• Problem statement:
Go through the entries below line by line and tally those holding "Фотопленка"; write only the tally.

[Collected data]
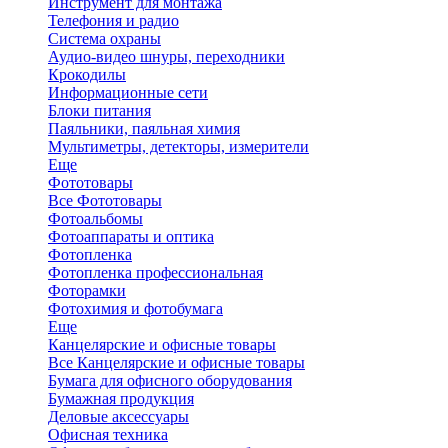
Инструмент для монтажа
Телефония и радио
Система охраны
Аудио-видео шнуры, переходники
Крокодилы
Информационные сети
Блоки питания
Паяльники, паяльная химия
Мультиметры, детекторы, измерители
Еще
Фототовары
Все Фототовары
Фотоальбомы
Фотоаппараты и оптика
Фотопленка
Фотопленка профессиональная
Фоторамки
Фотохимия и фотобумага
Еще
Канцелярские и офисные товары
Все Канцелярские и офисные товары
Бумага для офисного оборудования
Бумажная продукция
Деловые аксессуары
Офисная техника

• Reply:
2